Task instructions> For the string "Rīgas", find every matching line in the records and copy it.

Records>

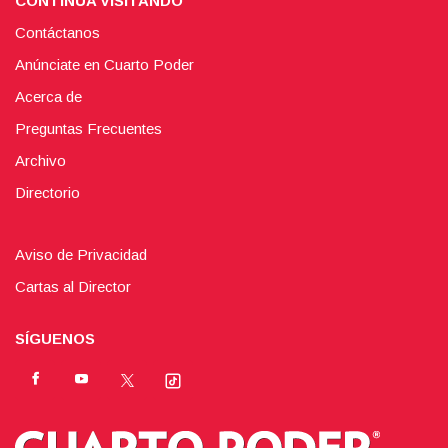
CONTINÚA VISITANDO
Contáctanos
Anúnciate en Cuarto Poder
Acerca de
Preguntas Frecuentes
Archivo
Directorio
Aviso de Privacidad
Cartas al Director
SÍGUENOS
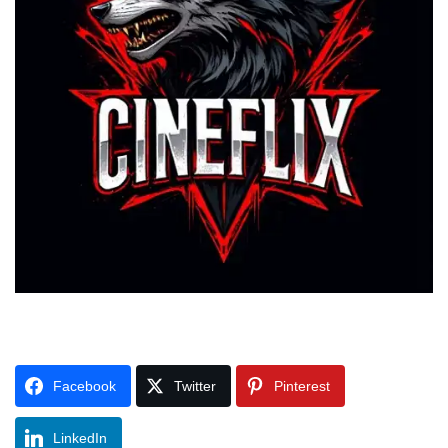
Facebook
Twitter
Pinterest
LinkedIn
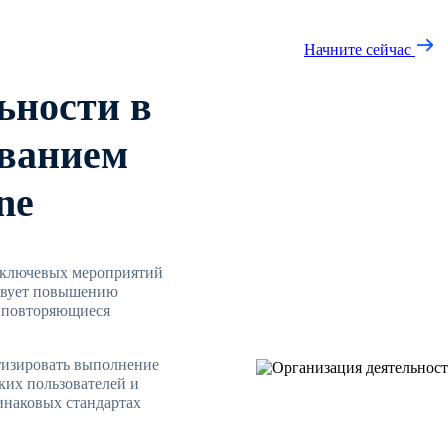
Начните сейчас
ьности в
ованием
ne
а ключевых мероприятий
ствует повышению
а повторяющиеся
атизировать выполнение
ких пользователей и
инаковых стандартах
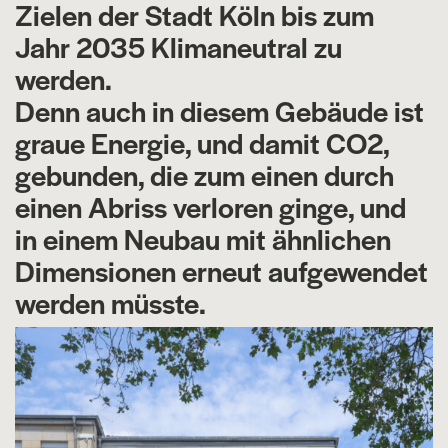
Zielen der Stadt Köln bis zum
Jahr 2035 Klimaneutral zu
werden.
Denn auch in diesem Gebäude ist
graue Energie, und damit CO2,
gebunden, die zum einen durch
einen Abriss verloren ginge, und
in einem Neubau mit ähnlichen
Dimensionen erneut aufgewendet
werden müsste.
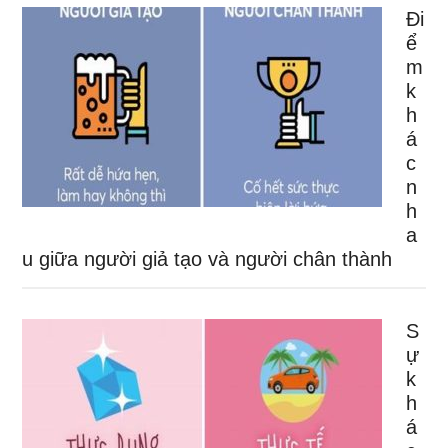
Đi
ể
m
k
h
á
c
n
h
a
u giữa người giả tạo và người chân thành
S
ự
k
h
á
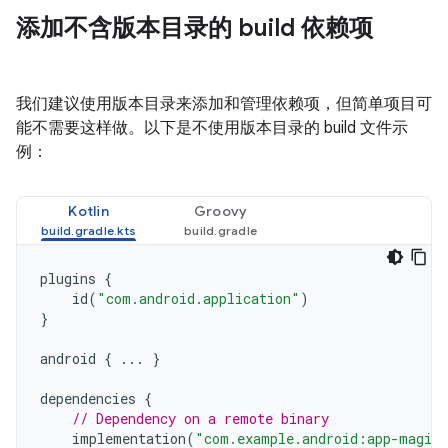
添加不含版本目录的 build 依赖项
我们建议使用版本目录来添加和管理依赖项，但简单项目可
能不需要这样做。以下是不使用版本目录的 build 文件示
例：
Kotlin
Groovy
plugins
{
id
(
"com.android.application"
)
}
android
{
...
}
dependencies
{
// Dependency on a remote binary
implementation
(
"com.example.android:app-magic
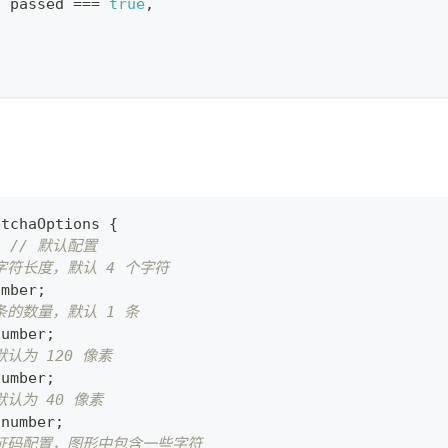
:
 passed 
===
true
,
ptchaOptions
{
{
// 默认配置
字符长度，默认 4 个字符
umber
;
条的数量，默认 1 条
number
;
默认为 120 像素
number
;
默认为 40 像素
number
;
验证码配置，图形中包含一些字符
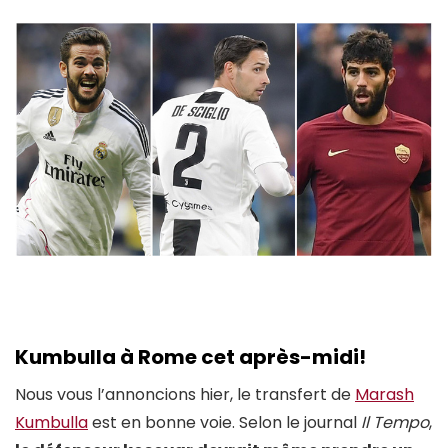
Kumbulla à Rome cet après-midi
!
Nous vous l’annoncions hier, le transfert de
Marash
Kumbulla
est en bonne voie. Selon le journal
Il Tempo
,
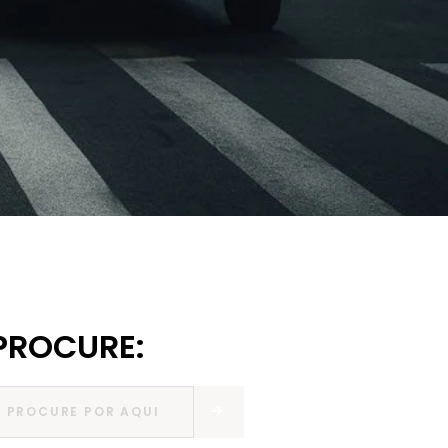
PROCURE:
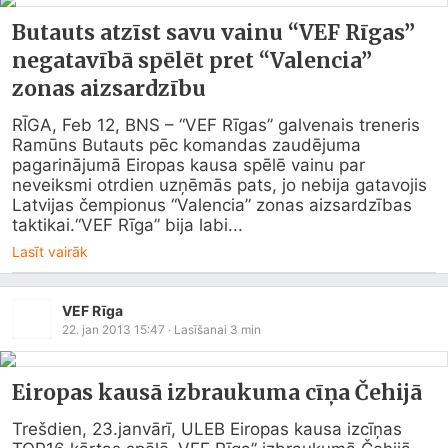
Butauts atzīst savu vainu “VEF Rīgas”
negatavībā spēlēt pret “Valencia”
zonas aizsardzību
RĪGA, Feb 12, BNS – “VEF Rīgas” galvenais treneris 
Ramūns Butauts pēc komandas zaudējuma 
pagarinājumā Eiropas kausa spēlē vainu par 
neveiksmi otrdien uzņēmās pats, jo nebija gatavojis 
Latvijas čempionus “Valencia” zonas aizsardzības 
taktikai.“VEF Rīga” bija labi...
Lasīt vairāk
VEF Rīga
22. jan 2013 15:47
· Lasīšanai
3
min
Eiropas kausā izbraukuma cīņa Čehijā
Trešdien, 23.janvārī, ULEB Eiropas kausa izcīņas 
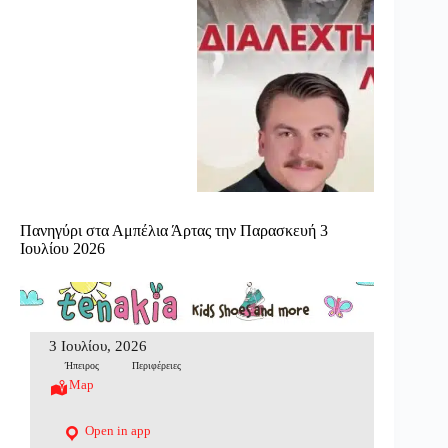
Πανηγύρι στα Αμπέλια Άρτας την Παρασκευή 3
Ιουλίου 2026
3 Ιουλίου, 2026
Ήπειρος
Περιφέρειες
Map
Open in app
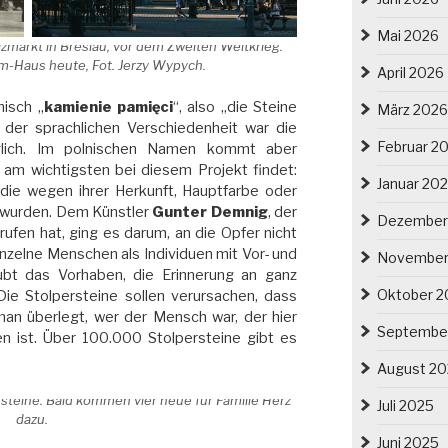
Mai 2026
arkt in Breslau, vor dem Zweiten Weltkrieg.
-Haus heute, Fot. Jerzy Wypych.
April 2026
nisch „
kamienie pamięci
“, also „die Steine
März 2026
der sprachlichen Verschiedenheit war die
Februar 2
lich. Im polnischen Namen kommt aber
m wichtigsten bei diesem Projekt findet:
Januar 20
die wegen ihrer Herkunft, Hauptfarbe oder
t wurden. Dem Künstler
Gunter Demnig
, der
Dezember
ufen hat, ging es darum, an die Opfer nicht
nzelne Menschen als Individuen mit Vor- und
November
ubt das Vorhaben, die Erinnerung an ganz
Oktober 2
ie Stolpersteine sollen verursachen, dass
man überlegt, wer der Mensch war, der hier
Septembe
 ist. Über 100.000 Stolpersteine gibt es
August 2
rsteine. Bald kommen vier neue für Familie Herz
Juli 2025
dazu.
Juni 2025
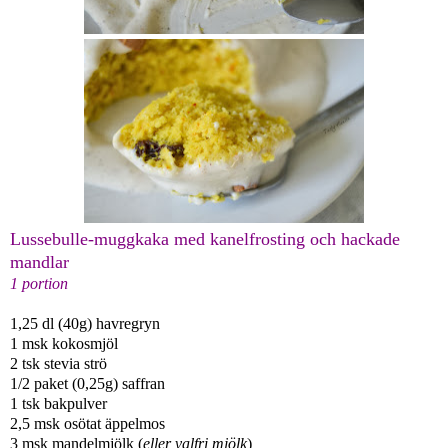
Lussebulle-muggkaka med kanelfrosting och hackade
mandlar
1 portion
1,25 dl (40g) havregryn
1 msk kokosmjöl
2 tsk stevia strö
1/2 paket (0,25g) saffran
1 tsk bakpulver
2,5 msk osötat äppelmos
3 msk mandelmjölk (
eller valfri mjölk
)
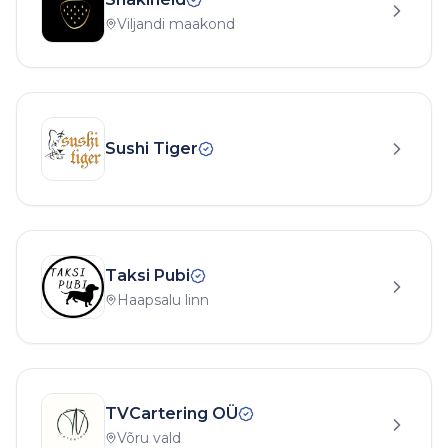
Viljandi maakond
Sushi Tiger
Taksi Pubi
Haapsalu linn
TVCartering OÜ
Võru vald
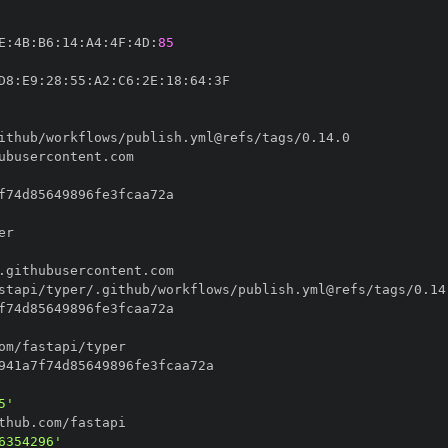
E
:
4B
:
B6
:
14
:
A4
:
4F
:
4D
:
85
D8
:
E9
:
28
:
55
:
A2
:
C6
:
2E
:
18
:
64
:
5'
6354296'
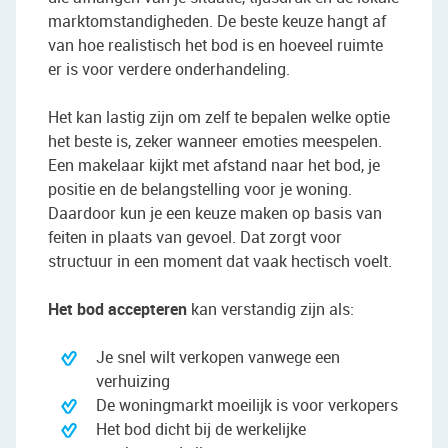
marktomstandigheden. De beste keuze hangt af
van hoe realistisch het bod is en hoeveel ruimte
er is voor verdere onderhandeling.
Het kan lastig zijn om zelf te bepalen welke optie
het beste is, zeker wanneer emoties meespelen.
Een makelaar kijkt met afstand naar het bod, je
positie en de belangstelling voor je woning.
Daardoor kun je een keuze maken op basis van
feiten in plaats van gevoel. Dat zorgt voor
structuur in een moment dat vaak hectisch voelt.
Het bod accepteren
kan verstandig zijn als:
Je snel wilt verkopen vanwege een
verhuizing
De woningmarkt moeilijk is voor verkopers
Het bod dicht bij de werkelijke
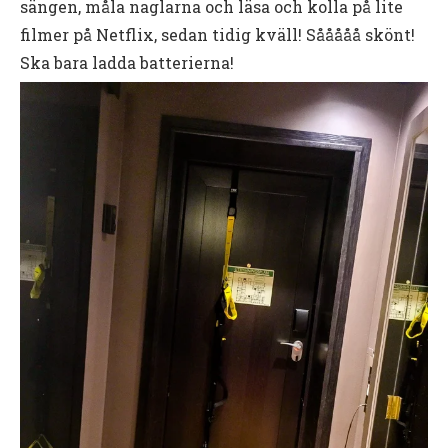
sängen, måla naglarna och läsa och kolla på lite
filmer på Netflix, sedan tidig kväll! Sååååå skönt!
Ska bara ladda batterierna!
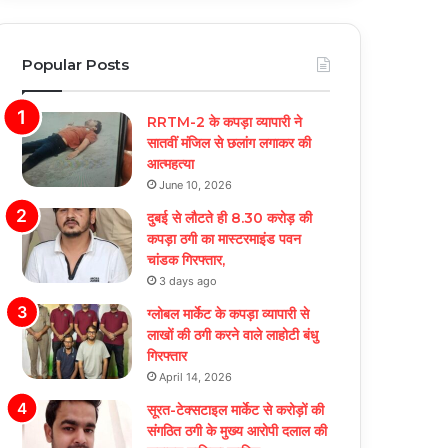
Popular Posts
RRTM-2 के कपड़ा व्यापारी ने
सातवीं मंजिल से छलांग लगाकर की
आत्महत्या
June 10, 2026
दुबई से लौटते ही 8.30 करोड़ की
कपड़ा ठगी का मास्टरमाइंड पवन
चांडक गिरफ्तार,
3 days ago
ग्लोबल मार्केट के कपड़ा व्यापारी से
लाखों की ठगी करने वाले लाहोटी बंधु
गिरफ्तार
April 14, 2026
सूरत-टेक्सटाइल मार्केट से करोड़ों की
संगठित ठगी के मुख्य आरोपी दलाल की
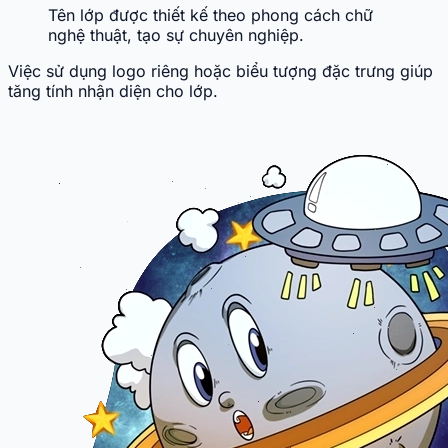
Tên lớp được thiết kế theo phong cách chữ
nghệ thuật, tạo sự chuyên nghiệp.
Việc sử dụng logo riêng hoặc biểu tượng đặc trưng giúp
tăng tính nhận diện cho lớp.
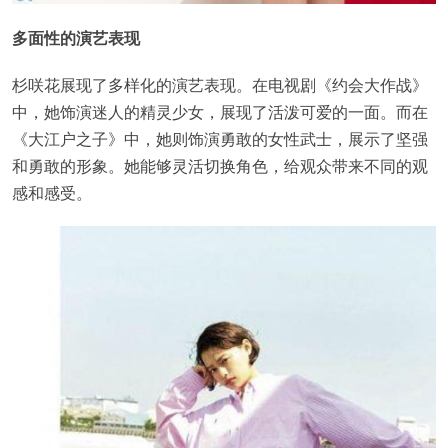
多面性的演艺表现
杉咲花展现了多样化的演艺表现。在电视剧《约会大作战》
中，她饰演迷人的精灵少女，展现了活泼可爱的一面。而在
《大江户之子》中，她则饰演勇敢的女性武士，展示了坚强
和勇敢的形象。她能够灵活切换角色，给观众带来不同的观
感和感受。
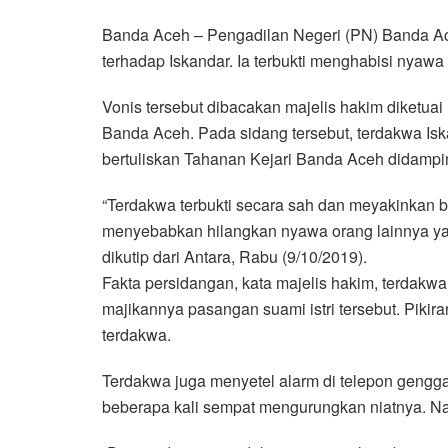
a
w
h
i
e
m
h
Banda Aceh – Pengadilan Negeri (PN) Banda A
c
i
a
n
l
a
a
terhadap Iskandar. Ia terbukti menghabisi nyawa 
e
t
t
e
e
i
r
b
t
s
g
l
e
Vonis tersebut dibacakan majelis hakim diketuai
o
e
A
r
Banda Aceh. Pada sidang tersebut, terdakwa Is
o
r
p
a
bertuliskan Tahanan Kejari Banda Aceh didampi
k
p
m
“Terdakwa terbukti secara sah dan meyakinkan
menyebabkan hilangkan nyawa orang lainnya ya
dikutip dari Antara, Rabu (9/10/2019).
Fakta persidangan, kata majelis hakim, terdakw
majikannya pasangan suami istri tersebut. Pikir
terdakwa.
Terdakwa juga menyetel alarm di telepon gengg
beberapa kali sempat mengurungkan niatnya. N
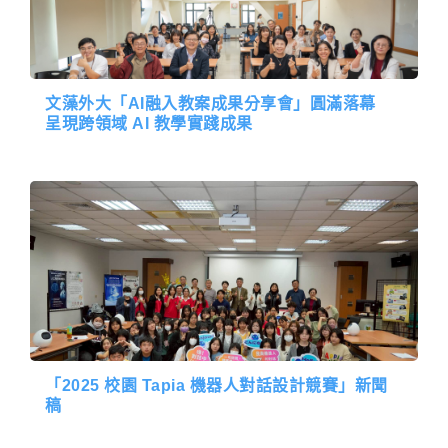
文藻外大「AI融入教案成果分享會」圓滿落幕
呈現跨領域 AI 教學實踐成果
「2025 校園 Tapia 機器人對話設計競賽」新聞
稿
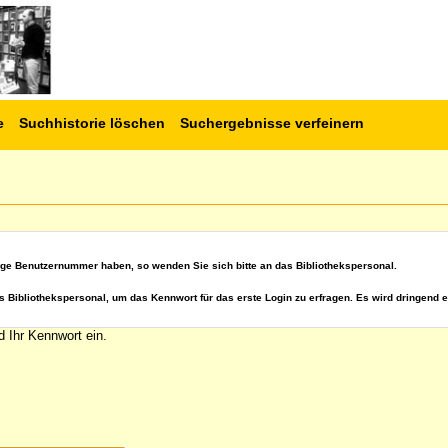
e
Suchhistorie löschen
Suchergebnisse verfeinern
ige Benutzernummer haben, so wenden Sie sich bitte an das Bibliothekspersonal.
s Bibliothekspersonal, um das Kennwort für das erste Login zu erfragen. Es wird dringend e
 Ihr Kennwort ein.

Task output>
Butauts atzīst savu vainu “VEF Rīgas”
RĪGA, Feb 12, BNS – “VEF Rīgas” galvenais treneris 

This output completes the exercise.